A Perturbative Window into Non-Perturbative Physics

TL;DR

This paper demonstrates that for a broad class of N=1 supersymmetric gauge theories, the effective superpotential can be computed exactly through perturbative planar diagrams, linking it to matrix models and enabling systematic instanton effect calculations.

Contribution

It provides a perturbative method to compute non-perturbative effects in N=1 supersymmetric gauge theories without relying on dualities or conjectures.

Findings

Effective superpotential equals sum of planar diagrams.

Perturbative corrections up to n-th loop yield up to n-instanton effects.
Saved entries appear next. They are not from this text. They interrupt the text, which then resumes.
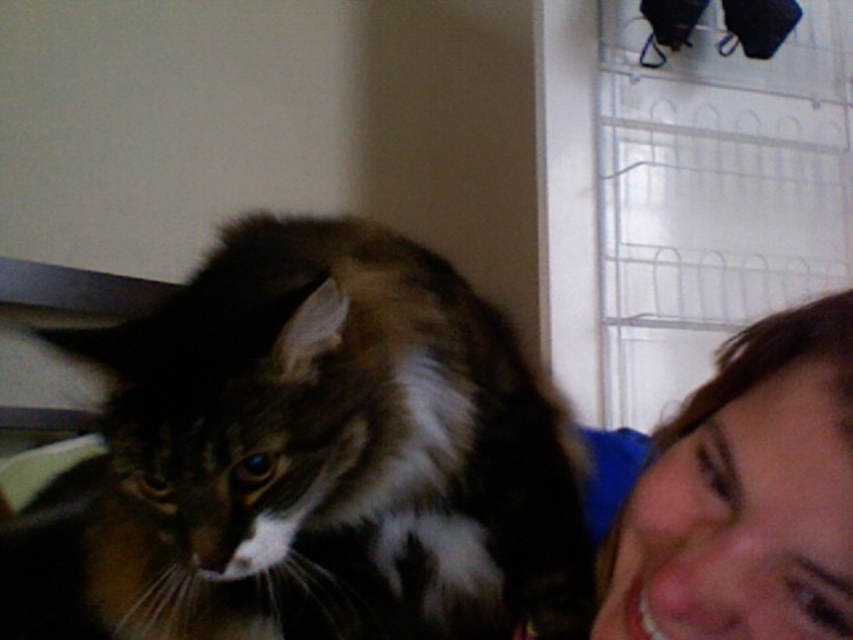 You are a photographer trying to capture a portrait of both the fuzzy brown cat at left and the smooth skin face at lower right in the same frame. Based on their positions, which subject is closer to the left edge of the frame?

The fuzzy brown cat at left is positioned to the left of the smooth skin face at lower right, so the fuzzy brown cat at left is closer to the left edge of the frame.

You are holding a 75 cm long measuring tape and want to measure the distance from your current position to the point at coordinates point (544,440). Can you reach that point with your measuring tape?

The distance of point (544,440) from camera is 79.93 centimeters. Since the measuring tape is 75 cm long, it is shorter than the required distance. You cannot reach the point with the measuring tape. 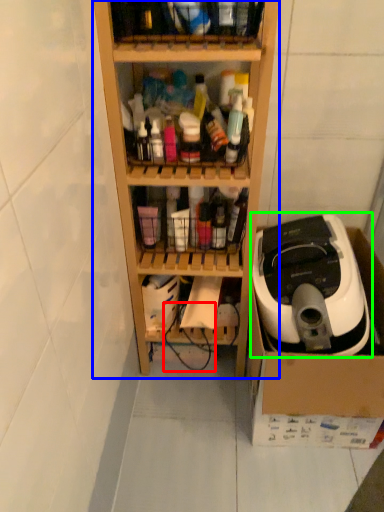 Question: Based on their relative distances, which object is farther from wire (highlighted by a red box)? Choose from shelf (highlighted by a blue box) and home appliance (highlighted by a green box).

Choices:
 (A) shelf
 (B) home appliance

Answer: (B) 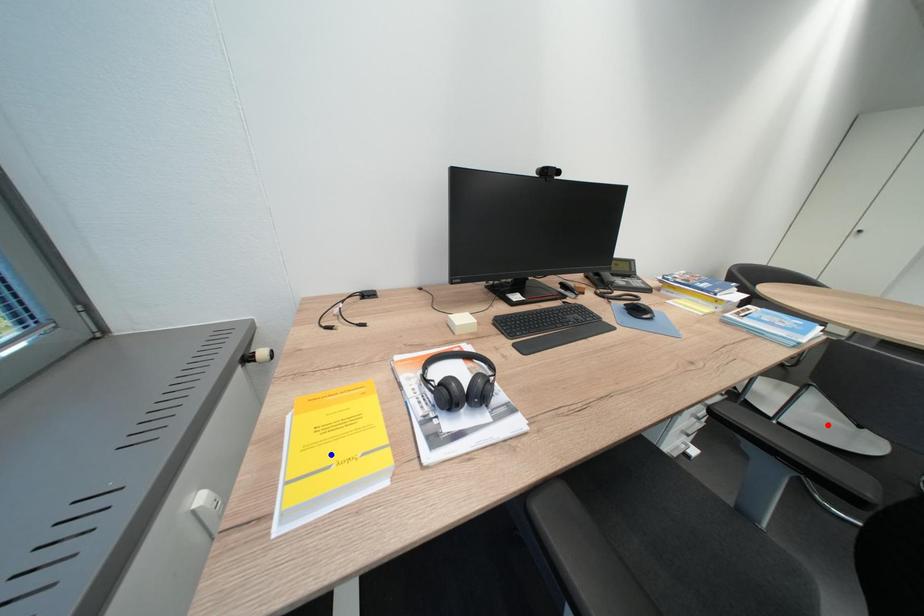 Question: In the image, two points are highlighted. Which point is nearer to the camera? Reply with the corresponding letter.

Choices:
 (A) blue point
 (B) red point

Answer: (A) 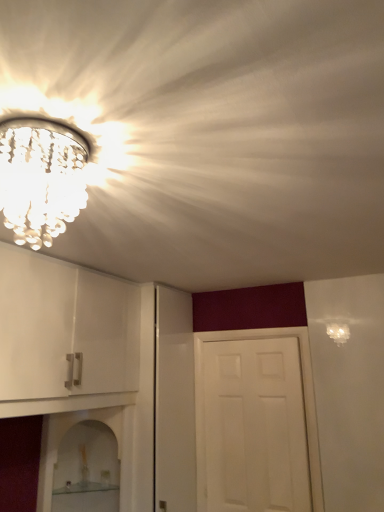 Question: From a real-world perspective, is clear crystal chandelier at upper left physically located above or below clear glass shelf at lower center, positioned as the second shelf in bottom-to-top order?

Choices:
 (A) below
 (B) above

Answer: (B)

Question: In terms of height, does clear crystal chandelier at upper left look taller or shorter compared to clear glass shelf at lower center, positioned as the second shelf in bottom-to-top order?

Choices:
 (A) tall
 (B) short

Answer: (B)

Question: Estimate the real-world distances between objects in this image. Which object is closer to the clear glass shelf at lower center, the 1th shelf positioned from the top?

Choices:
 (A) clear crystal chandelier at upper left
 (B) white matte door at center
 (C) clear glass shelf at lower left, marked as the second shelf in a top-to-bottom arrangement

Answer: (C)

Question: Based on their relative distances, which object is nearer to the clear glass shelf at lower center, positioned as the second shelf in bottom-to-top order?

Choices:
 (A) clear crystal chandelier at upper left
 (B) clear glass shelf at lower left, the 1th shelf in the bottom-to-top sequence
 (C) white matte door at center

Answer: (B) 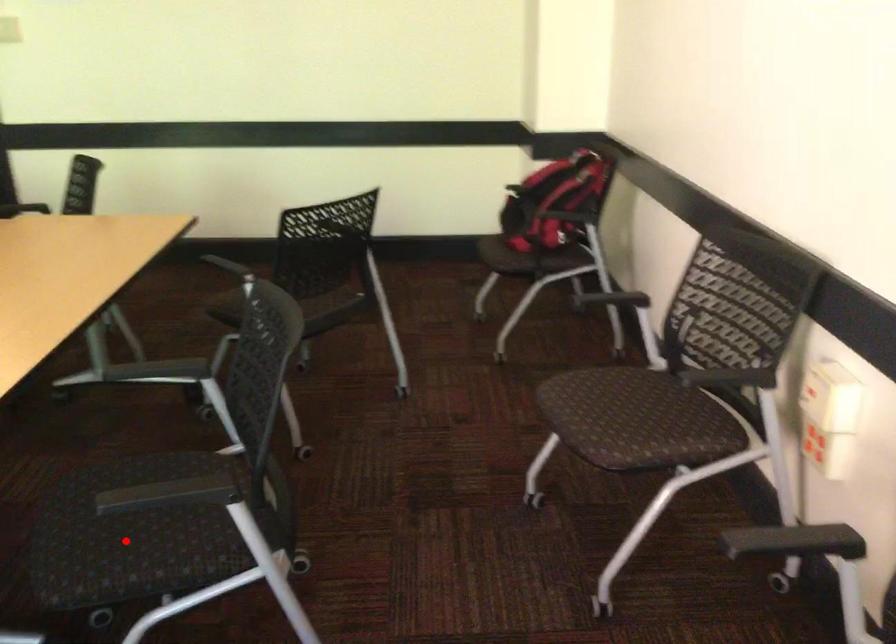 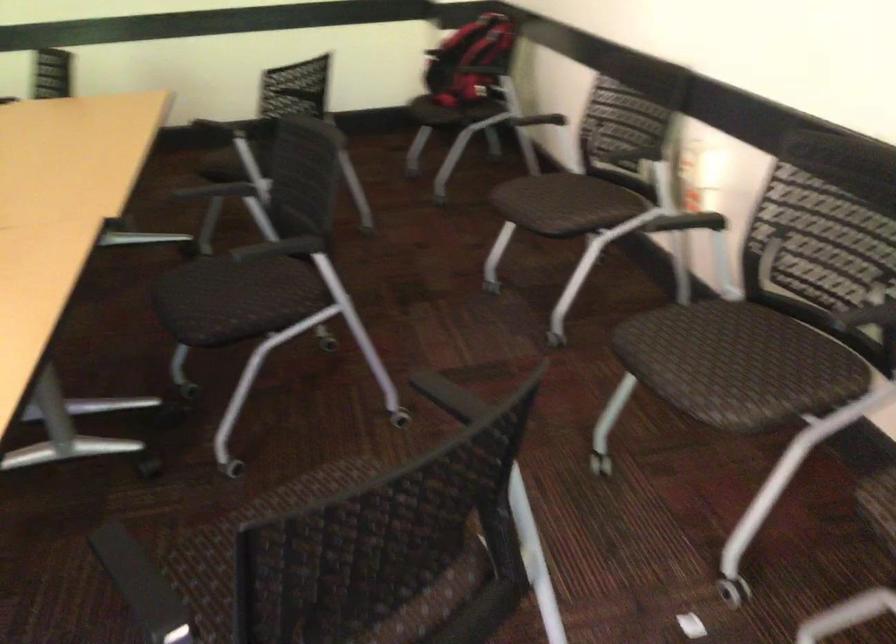 The point at the highlighted location is marked in the first image. Where is the corresponding point in the second image?

(222, 301)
Method applies to theories embedded in string theory and beyond.

Abstract

We argue that for a large class of N=1 supersymmetric gauge theories the effective superpotential as a function of the glueball chiral superfield is exactly given by a summation of planar diagrams of the same gauge theory. This perturbative computation reduces to a matrix model whose action is the tree-level superpotential. For all models that can be embedded in string theory we give a proof of this result, and we sketch an argument how to derive this more generally directly in field theory. These results are obtained without assuming any conjectured dualities and can be used as a systematic method to compute instanton effects: the perturbative corrections up to n-th loop can be used to compute up to n-instanton corrections. These techniques allow us to see many non-perturbative effects, such as the Seiberg-Witten solutions of N=2 theories, the consequences of Montonen-Olive S-duality in N=1* and Seiberg-like dualities for N=1 theories from a completely perturbative planar point of view in the same gauge theory, without invoking a dual description.